Core Concepts¶

Krisis is built from a small set of composable contracts. Understanding these contracts makes it much easier to add suites, backends, or metrics.

PatientRecord¶

PatientRecord is the unit of evaluation.

PatientRecord(
    features={"sc": 2.4, "hemo": 10.1, "htn": 1},
    label=0,
    metadata={"ckd_stage": 3, "egfr": 42.1, "should_abstain": False},
)

Field	Visible to model?	Purpose
`features`	Yes	Clinical input shown to the LLM
`label`	No	Ground truth used for scoring
`metadata`	No	Extra scoring/context fields such as stage, eGFR, or deferral labels

Why metadata is separate

Deferral labels such as should_abstain are intentionally hidden from the model. Metrics use them later to check whether the model deferred when it should have.

Suite¶

A suite prepares a clinical benchmark.

For CKD, the suite:

loads a local UCI CKD CSV
validates the CSV schema
imputes missing values
engineers eGFR, sex, and CKD stage
splits real held-out records
optionally generates synthetic records
returns PatientRecord rows

The public suite contract is:

records = suite.load()
summary = suite.describe()

Backend¶

A backend adapts a model provider to Krisis.

Each backend receives a PatientRecord and returns:

BackendResponse(
    prediction=...,
    abstained=...,
    confidence=...,
    raw_response=...,
    prompt=...,
    prompt_mode=...,
    input_tokens=...,
    output_tokens=...,
    total_tokens=...,
)

prompt preserves the provider-facing instructions with patient data redacted. prompt_mode is single for one-row calls and batch for batched calls. This helps compare model behavior when one provider follows batched JSON instructions better than another, without duplicating clinical row data inside every result.

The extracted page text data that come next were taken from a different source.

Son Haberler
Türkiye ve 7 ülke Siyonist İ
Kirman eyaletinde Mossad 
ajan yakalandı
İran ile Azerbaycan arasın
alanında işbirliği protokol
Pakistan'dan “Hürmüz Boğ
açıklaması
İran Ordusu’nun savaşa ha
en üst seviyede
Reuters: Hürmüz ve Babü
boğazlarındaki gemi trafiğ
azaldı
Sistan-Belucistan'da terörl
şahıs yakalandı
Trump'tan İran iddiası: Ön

This standard shape lets the same benchmark compare models routed through the same API backend.

Benchmark¶

Benchmark is the execution engine.

It handles:

loading records from a suite
batching records into provider calls
running batches concurrently
retrying transient failures
shrinking malformed batches when needed
collecting EvaluationResult rows
computing metrics
returning a BenchmarkResult

Batch fallback

Some models occasionally fail to return valid JSON for a batch. Krisis recursively shrinks the batch and eventually falls back to single-row evaluation, preserving benchmark progress while still using batching when it works.

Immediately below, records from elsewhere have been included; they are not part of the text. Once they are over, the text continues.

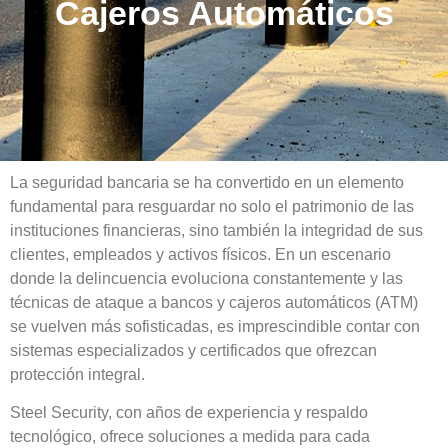
Cajeros Automáticos
La seguridad bancaria se ha convertido en un elemento
fundamental para resguardar no solo el patrimonio de las
instituciones financieras, sino también la integridad de sus
clientes, empleados y activos físicos. En un escenario
donde la delincuencia evoluciona constantemente y las
técnicas de ataque a bancos y cajeros automáticos (ATM)
se vuelven más sofisticadas, es imprescindible contar con
sistemas especializados y certificados que ofrezcan
protección integral.
Steel Security, con años de experiencia y respaldo
tecnológico, ofrece soluciones a medida para cada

In practice, this has shown up with openai/gpt-5.5 when the OpenAI max_completion_tokens cap is too low: the provider can return an empty or incomplete JSON response before the model finishes. Krisis now uses a higher OpenAI default.

Metric¶

Metrics operate on EvaluationResult rows. They do not call model APIs and do not know which provider produced the outputs.

This separation keeps scoring reproducible and backend-agnostic.

Report¶

BenchmarkResult stores all outputs. Report helpers serialize it as:

compact text
full JSON
metrics-only JSON

Use metrics-only JSON when creating model comparison plots.